Day when the date is given

What if our calendar problem from aptitude gets converted to code and implemented? Want to check your accuracy during the practice sessions? Then let's check this out!!

For Example, Day:03 Month:11 Year:1999 is the date given for determining the day then the output processed is 'Wednesday'.

In this code, we are finding the day when the given date is given. It is programmed based on the concept of no: of odd days.

First of all, the data we need to feed is the no: of days in a month from Jan to Dec which is initialized in the form of an array called m[13].

Then the data is taken from stdin i.e. from the keyboard. Then the given year is divided into three parts.

Part I: The one with the 400 multiple.

part II: The one with 4 multiple.

Part III: The remaining part.

Based on the three different categories the no: of odd days are calculated.

Similarly, for months, the odd days are done based on the completed ones.

The resultant odd days are the remainders when cumulative ones are divided with 7.
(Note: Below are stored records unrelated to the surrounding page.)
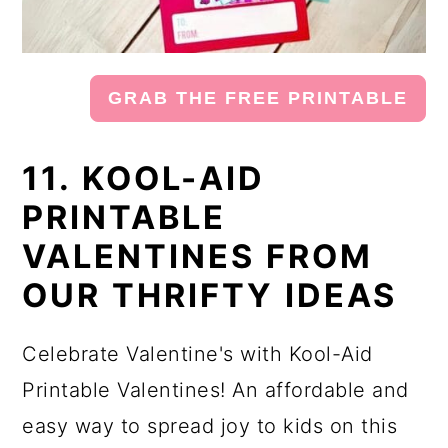
GRAB THE FREE PRINTABLE
11. KOOL-AID
PRINTABLE
VALENTINES FROM
OUR THRIFTY IDEAS
Celebrate Valentine's with Kool-Aid
Printable Valentines! An affordable and
easy way to spread joy to kids on this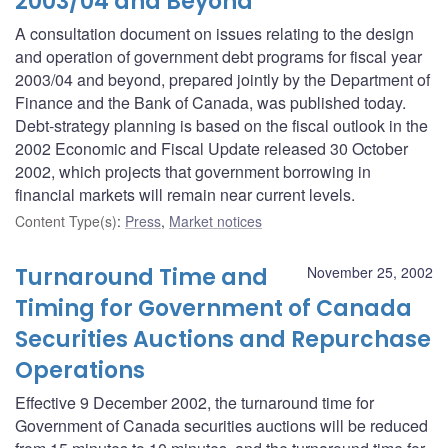
2003/04 and Beyond
A consultation document on issues relating to the design
and operation of government debt programs for fiscal year
2003/04 and beyond, prepared jointly by the Department of
Finance and the Bank of Canada, was published today.
Debt-strategy planning is based on the fiscal outlook in the
2002 Economic and Fiscal Update released 30 October
2002, which projects that government borrowing in
financial markets will remain near current levels.
Content Type(s)
:
Press
,
Market notices
Turnaround Time and
November 25, 2002
Timing for Government of Canada
Securities Auctions and Repurchase
Operations
Effective 9 December 2002, the turnaround time for
Government of Canada securities auctions will be reduced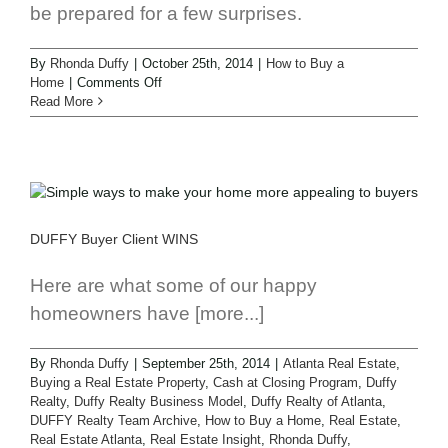
be prepared for a few surprises.
By
Rhonda Duffy
|
October 25th, 2014
|
How to Buy a
Home
|
Comments Off
Read More
DUFFY Buyer Client WINS
Here are what some of our happy
homeowners have [more...]
By
Rhonda Duffy
|
September 25th, 2014
|
Atlanta Real Estate
,
Buying a Real Estate Property
,
Cash at Closing Program
,
Duffy
Realty
,
Duffy Realty Business Model
,
Duffy Realty of Atlanta
,
DUFFY Realty Team Archive
,
How to Buy a Home
,
Real Estate
,
Real Estate Atlanta
,
Real Estate Insight
,
Rhonda Duffy
,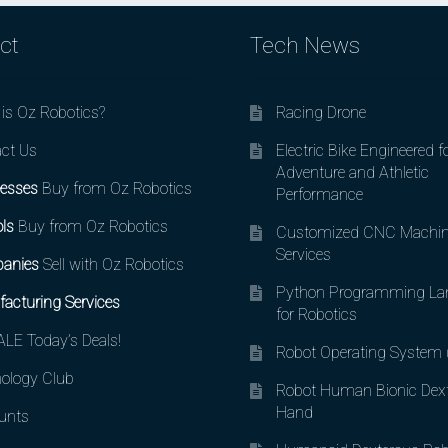
ct
Tech News
is Oz Robotics?
Racing Drone
ct Us
Electric Bike Engineered f
Adventure and Athletic
esses
Buy from Oz Robotics
Performance
ls
Buy from Oz Robotics
Customized CNC Machin
Services
anies
Sell with Oz Robotics
Python Programming La
acturing Services
for Robotics
LE Today’s Deals!
Robot Operating System
ology Club
Robot Human Bionic Dex
Hand
unts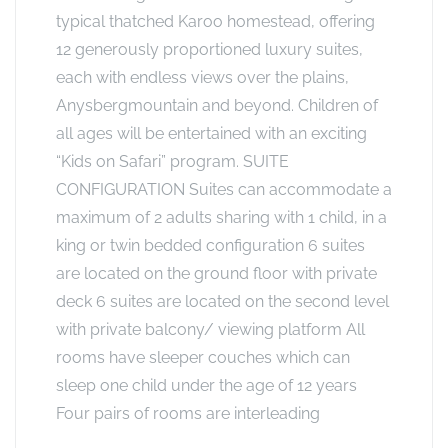
typical thatched Karoo homestead, offering
12 generously proportioned luxury suites,
each with endless views over the plains,
Anysbergmountain and beyond. Children of
all ages will be entertained with an exciting
“Kids on Safari” program. SUITE
CONFIGURATION Suites can accommodate a
maximum of 2 adults sharing with 1 child, in a
king or twin bedded configuration 6 suites
are located on the ground floor with private
deck 6 suites are located on the second level
with private balcony/ viewing platform All
rooms have sleeper couches which can
sleep one child under the age of 12 years
Four pairs of rooms are interleading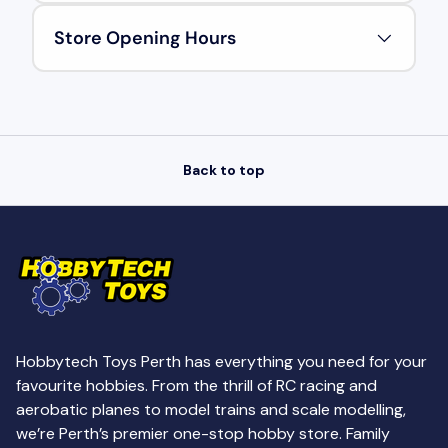
Store Opening Hours
Back to top
Hobbytech Toys Perth has everything you need for your
favourite hobbies. From the thrill of RC racing and
aerobatic planes to model trains and scale modelling,
we’re Perth’s premier one-stop hobby store. Family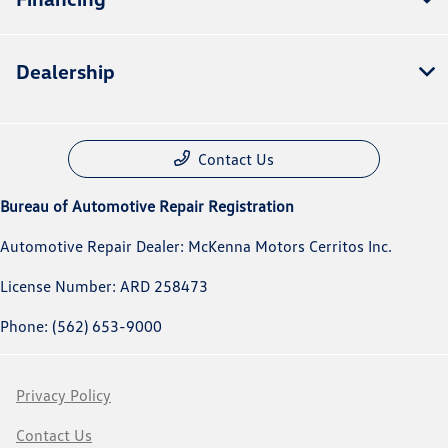
Dealership
Contact Us
Bureau of Automotive Repair Registration
Automotive Repair Dealer: McKenna Motors Cerritos Inc.
License Number: ARD 258473
Phone: (562) 653-9000
Privacy Policy
Contact Us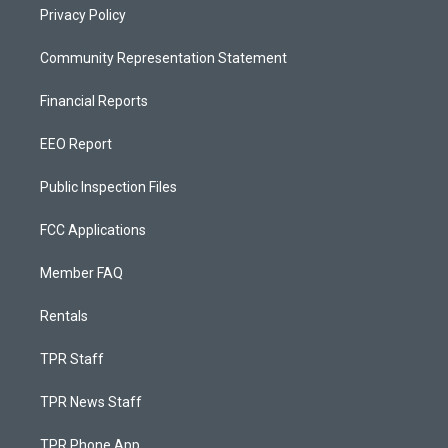
Privacy Policy
Community Representation Statement
Financial Reports
EEO Report
Public Inspection Files
FCC Applications
Member FAQ
Rentals
TPR Staff
TPR News Staff
TPR Phone App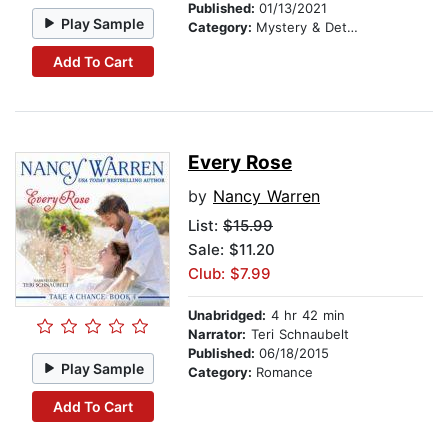
Published:
01/13/2021
Play Sample
Category:
Mystery & Detective
Add To Cart
Every Rose
by
Nancy Warren
List:
$15.99
Sale: $11.20
Club: $7.99
Unabridged:
4 hr 42 min
Narrator:
Teri Schnaubelt
Published:
06/18/2015
Play Sample
Category:
Romance
Add To Cart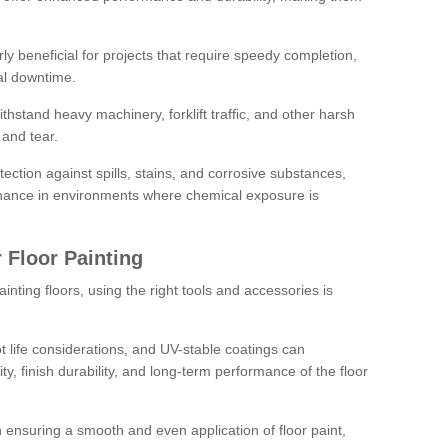
rly beneficial for projects that require speedy completion,
al downtime.
hstand heavy machinery, forklift traffic, and other harsh
and tear.
tection against spills, stains, and corrosive substances,
nance in environments where chemical exposure is
 Floor Painting
inting floors, using the right tools and accessories is
pot life considerations, and UV-stable coatings can
ity, finish durability, and long-term performance of the floor
 in ensuring a smooth and even application of floor paint,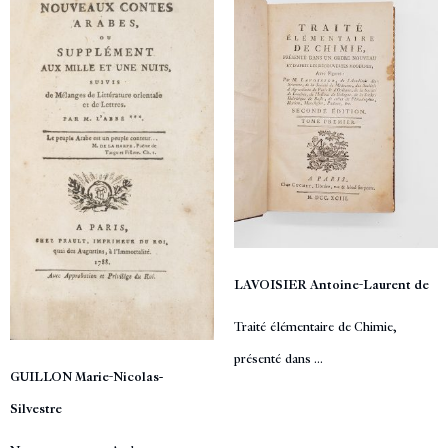
LAVOISIER Antoine-Laurent de
Traité élémentaire de Chimie,
présenté dans ...
GUILLON Marie-Nicolas-
Silvestre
Based on the resultant ones, from 0 to 6 the day in the week is finally predicted. Switch case is used.     

PROGRAM:

void main()

{

int day,mon,yr,sum=0,i,x,y,z,cum=0,a=0,b=0,c=0,ch;

int m[13]={31,28,31,30,31,30,31,31,30,31,30,31};//No: of days in a month

clrscr();

printf("Enter day\n");

scanf("%d",&day);

printf("\nEnter Month\n");

scanf("%d",&mon);

printf("\nEnter Year\n");

scanf("%d",&yr);

if(yr%100==0&&yr%400==0||yr%4==0)//Condition for a leap year

m[1]=29;//No: of days for a  leap year in Feb

//Calculating the no: of odd days starting with months

for(i=0;i<mon-1;i++)

sum=sum+m[i];

cum=cum+sum;

for(i=yr-1;i>0;i--)

{

if(i%400==0)//Calculating nearest 400 multiple in a given year

{

x=i;

break;//Classified the nearest 400 multiple

}

}

z=(yr-x)%100;/*Next turn: Separated the part

 which is not a multiple of 4*/

y=yr-x-z;//Traced  the multiple of 4

c=(z/4)*2+3*z/4;

b=(y/100)*5;/*No: of odd days present in the part of the year

 which is 400 multiple*/

cum=cum+a+b+c+day;//Total  No: of odd days are:

ch=cum%7;

printf("\nThe day is:");

switch(ch)       //Based on the resultant odd day the days in a week are:

{

case 0:printf("Sunday");

break;

case 1:printf("Monday");

break;

case 2:printf("Tuesday");

break;

case 3:printf("Wednesday");

break;

case 4:printf("Thursday");

break;

case 5:printf("Friday");

break;

case 6:printf("Saturday");

break;

default:printf("Invalid");

}

getch();

}